# p22 accuracy



## Robertkernahan729 (Sep 17, 2009)

how accurate are yall with your p22 what can i expect im getting one soon


----------



## Nerostarr (Jul 19, 2009)

My P22 in the short barrel version is fairly accurate. If you practice often you can become fairly good at hitting stuff. I mostly shoot at 15 yards and am able to hit golf balls at that distance. I have shot at bowling pins at 75 yards and it is a real challenge, but it can be done. Most of all the P22 is a real fun gun to shoot and plink with. It is however very ammo specific at first and during break-in. Get yourself some remington golden bullets, remington thunderbolts, or CCI minimags and you and your P22 will be very happy. Other types of ammo just wont operate the slide correctly. So experament with small amonts of different ammo until you find something that works. I take my P22 to the range every weekend, it see's alot of use and abuse and performs great.


----------



## gilfo (Dec 5, 2007)

Mine had average accuracy,but then I am just a average shooter. Really not a bullseye gun by a long shot though.


----------



## PhilR. (Apr 25, 2007)

Even when considering the short barrel and relatively low cost, I though that the accuracy was poor. All other aspects of the pistol was ok, but the accuracy was disappointing enough to make me get rid of it.


----------



## BigdogBro1 (Jan 4, 2009)

*Loose barrel*

Next time you clean your P22, check the barrel for tightness. I found mine loose at the threaded breach block. I check it each time I clean it now. Accuracy would suffer due to a loose barrel. At 10 yards I can get a 2" or less group consistently.

Enjoy!


----------



## Bisley (Aug 24, 2008)

I can regularly hit a 2" dot at 15 yards, and that is all that I require. I suspect that a better shooter could do much better.


----------



## fusil (Sep 23, 2008)

Nerostarr said:


> It is however very ammo specific at first and during break-in. Get yourself some remington golden bullets, remington thunderbolts, or CCI minimags and you and your P22 will be very happy. Other types of ammo just wont operate the slide correctly.


Bonjour,
I've gotta say my P22 is fed NOTHING but CCI Blaser.:smt071
Never been fed HV ammo. Never had a problem other than hammer spring went after about 15,000 rounds.
LOVE MY P22.:heart:

fusil


----------



## Surculus Solitudo (Aug 18, 2009)

My wife and I can shoot 4-6 inch groups at 15 yards without trying real hard.

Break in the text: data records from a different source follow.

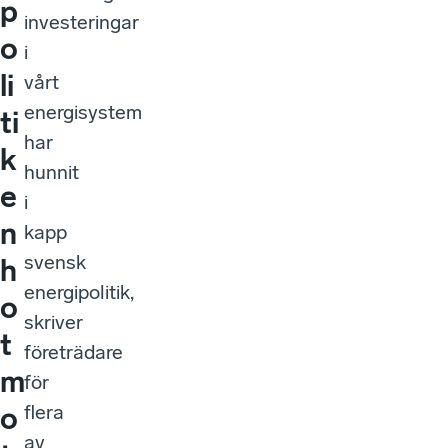
p
investeringar
o
i
li
vårt
energisystem
ti
har
k
hunnit
e
i
n
kapp
svensk
h
energipolitik,
o
skriver
t
företrädare
m
för
flera
o
av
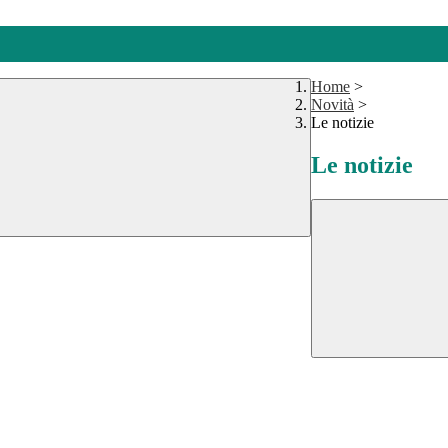
Home
>
Novità
>
Le notizie
Le notizie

It is not the most accurate gun I own but it is one of the most fun to shoot. I had numerous problems with failure to feed when new. I switched to CCI Mini Mags and literally have not had a single fail to feed or eject since. We both love our P22!


----------



## mako72401 (Jun 15, 2009)

I am supposed to be going to pick one up this afternoon. Does anyone here use a suppressor with theirs? That is one of the reasons I am looking at it. I like the looks and feel of the SIG mosquito betterbut have been told that the P22 is not as finicky about ammo.


----------



## jake870 (Sep 30, 2009)

These things easy to clean? Havn't shot mine yet. No owners manual yet..

thanks


----------



## mako72401 (Jun 15, 2009)

pretty easy so far. I have the threaded adapter on mine, so the only downside is that I have to take it off each time before cleaning. it is a fixed barrel gun, so the slide is pulled back, lifted up, and then slid forward off the barrel.


----------



## knoxrocks222 (May 1, 2008)

cci stingers and i could cut the center out of the target at 25 yards i had the 3.5 inch


----------



## mako72401 (Jun 15, 2009)

I have not tried the CCI ammo yet, but have had great luck with the Remington Golden Bullets, and the Winchester "333" box ammo.


----------